A wealthy overseas investor is in secret talks about a rescue of the ailing high street retailer BHS that would salvage thousands of British jobs.
Sky News has learnt that a new vehicle has been established by the mystery bidder in the hope that a multimillion-pound takeover of the chain can be sealed in the next 48 hours.
The source of the interest could not be definitively confirmed on Monday afternoon, although one source suggested it could be an entity affiliated to Isabel dos Santos, the daughter of Angola's president, which has interests in the Portuguese banking and energy sectors.
To add to the confusion surrounding BHS's future, another City insider suggested that a namesake - but unrelated - dos Santos family in Portugal, which has interests in food distribution and retailing in Portugal, Poland and Colombia, could be the mystery party.
Administrators at Duff & Phelps are continuing to work with several potential buyers of BHS and are optimistic that a deal can be struck to acquire the entire business, which trades from roughly 160 stores across the UK.
City sources believe that a deal could be announced in the next two days.
The other bidders are reported to be John Hargreaves, the founder of Matalan, who is working with Select Fashions, a supplier to parts of the British high street; and Crown Crest, the parent company of Poundstretcher.
A spokesman for Duff & Phelps declined to comment.
BHS, which was sold by Sir Philip Green to a little-known consortium for £1 last year, employs approximately 11,000 people, and is carrying a large pension deficit which is likely to transfer to a lifeboat vehicle funded by other major employers.
News of the dos Santos bid for BHS comes hours ahead of a marathon parliamentary hearing during which a dozen witnesses will give evidence on the chain's sale to Retail Acquisitions Limited.
Sky News disclosed on Sunday that MPs would attempt to scrutinise Sir Philip's long-standing relationship with Goldman Sachs during the hearing.
Goldman provided informal advice to Sir Philip's holding company, Taveta Investments, about the proposal to acquire BHS but was not incentivised to recommend that the deal went ahead - unlike the advisers to Retail Acquisitions Ltd (RAL), the vehicle which bought the chain.
BHS's future was plunged into doubt last month when administrators were called in after RAL failed to secure new financing needed to keep the chain trading.
Frank Field, the Labour MP who chairs the Work and Pensions Committee, said he wanted to understand why Goldman had agreed not to be remunerated for the advice it gave Sir Philip on BHS.
"I want to know why this was the case.
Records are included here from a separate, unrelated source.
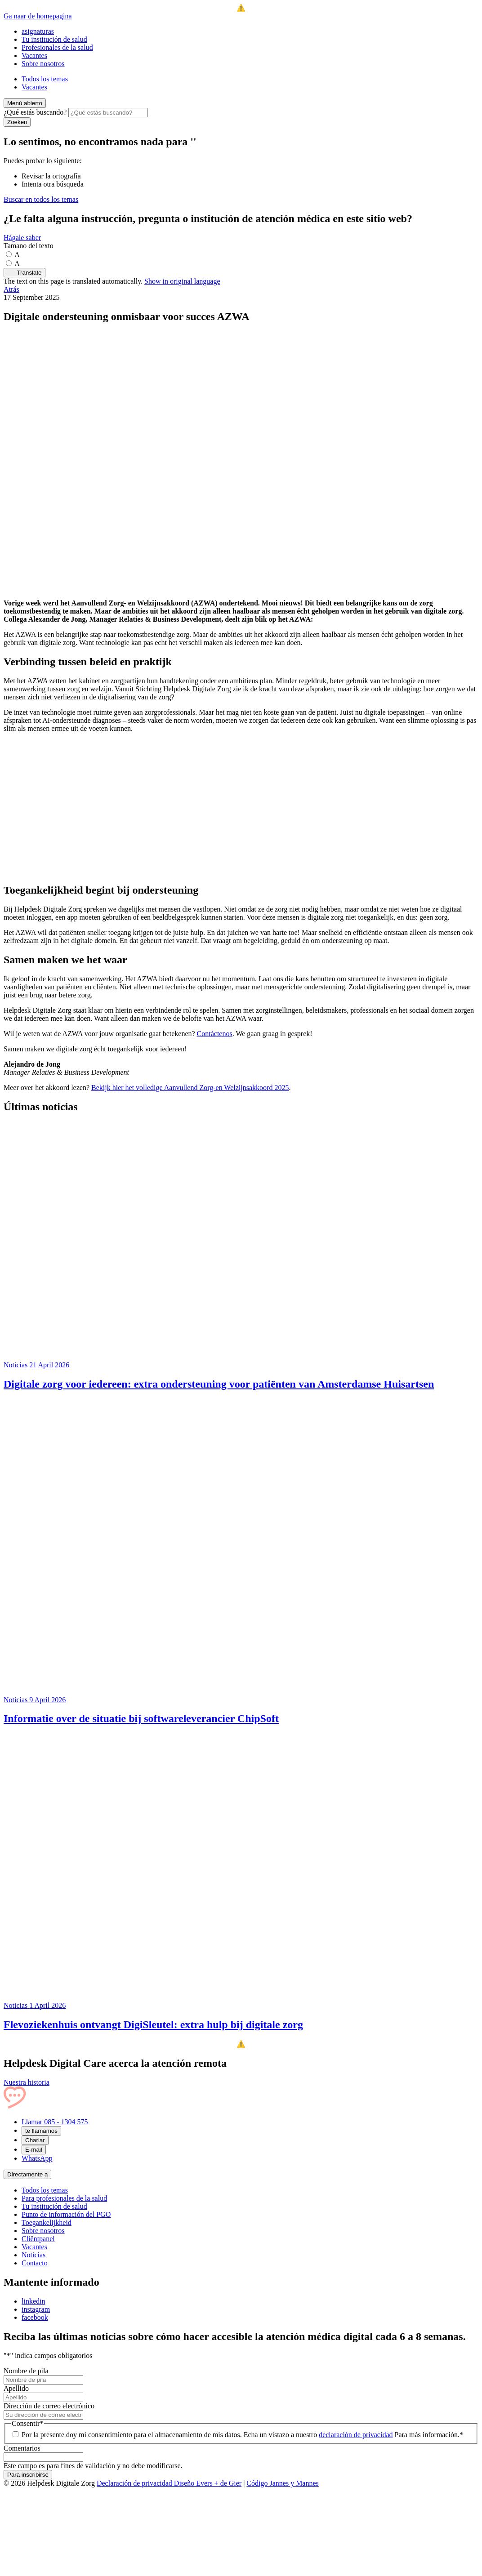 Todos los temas (45, 79)
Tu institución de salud (54, 39)
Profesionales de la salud (57, 47)
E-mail (33, 2149)
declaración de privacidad (356, 2434)
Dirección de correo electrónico (49, 2406)
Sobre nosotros (43, 63)
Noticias (33, 2255)
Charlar (35, 2140)
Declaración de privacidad (135, 2483)
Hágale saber (22, 237)
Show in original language (182, 281)
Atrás (11, 289)
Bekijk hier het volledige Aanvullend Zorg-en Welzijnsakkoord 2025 (190, 1087)
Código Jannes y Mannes (282, 2483)
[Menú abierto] (25, 103)
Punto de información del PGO (66, 2214)
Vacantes (34, 55)
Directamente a (27, 2174)
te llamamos (41, 2130)
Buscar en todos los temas (41, 199)
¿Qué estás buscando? (35, 112)
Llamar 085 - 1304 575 (55, 2122)
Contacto (35, 2263)
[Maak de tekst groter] (12, 263)
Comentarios (22, 2448)
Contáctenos (214, 1033)
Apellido (16, 2388)
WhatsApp (37, 2158)
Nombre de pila (26, 2371)
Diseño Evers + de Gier (207, 2483)
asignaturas (38, 31)
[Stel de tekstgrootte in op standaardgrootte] (12, 254)
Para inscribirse (28, 2474)
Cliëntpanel (38, 2238)
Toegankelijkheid (46, 2222)
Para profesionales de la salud (64, 2198) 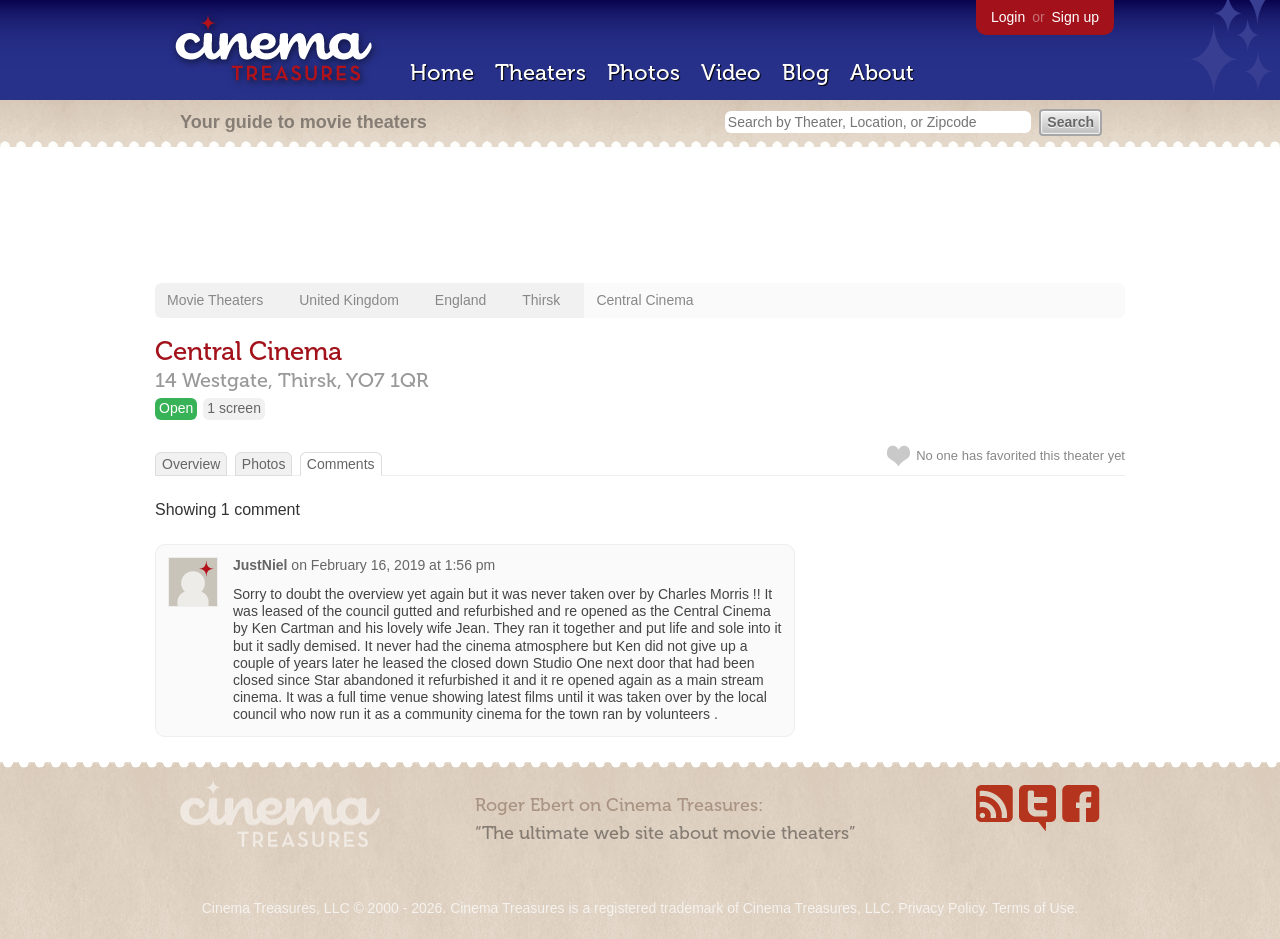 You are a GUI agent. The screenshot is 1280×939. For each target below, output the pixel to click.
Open (176, 408)
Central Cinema (644, 300)
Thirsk (541, 300)
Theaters (540, 72)
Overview (191, 464)
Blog (805, 72)
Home (442, 72)
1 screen (234, 408)
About (882, 72)
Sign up (1075, 17)
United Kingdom (349, 300)
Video (731, 72)
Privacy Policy (941, 908)
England (460, 300)
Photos (643, 72)
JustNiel (260, 565)
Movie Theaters (215, 300)
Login (1008, 17)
Banks do not make big profits by acting as charities," he told Sky News.
It is common practice for investment banks and other City firms to undertake work on projects for long-standing clients without payment, often in the expectation that future work will be directed towards them.
In the case of BHS, Goldman's work is said to have involved fewer than a handful of meetings between its bankers and RAL's frontman, Dominic Chappell, whose involvement in a series of failed ventures will also come under the microscope during the MPS' inquiry.
Goldman is not understood to have provided a formal recommendation for Sir Philip to sell BHS to RAL.
The Wall Street giant has counted Sir Philip and his Arcadia business as clients for well over a decade, having acted for him on his ill-fated attempt to buy Marks & Spencer in 2004.
Lord Grabiner, the chairman of Taveta Investments, is also a non-executive board member of Goldman Sachs International, its main London-based subsidiary.
In a statement published on Friday, Lord Grabiner said he had not been involved with any negotiations related to the sale of BHS and that he had not heard Mr Chappell’s name prior to the deal's conclusion.
Among the witnesses giving evidence at Monday afternoon's joint session with the Business, Innovation and Skills Select Committee will be Lord Grabiner and Anthony Gutman, a senior UK-based Goldman executive who joined the firm in 2007.
The session will also hear from advisers on the BHS pension scheme which is now hundreds of millions of pounds in deficit, and a number of Arcadia directors.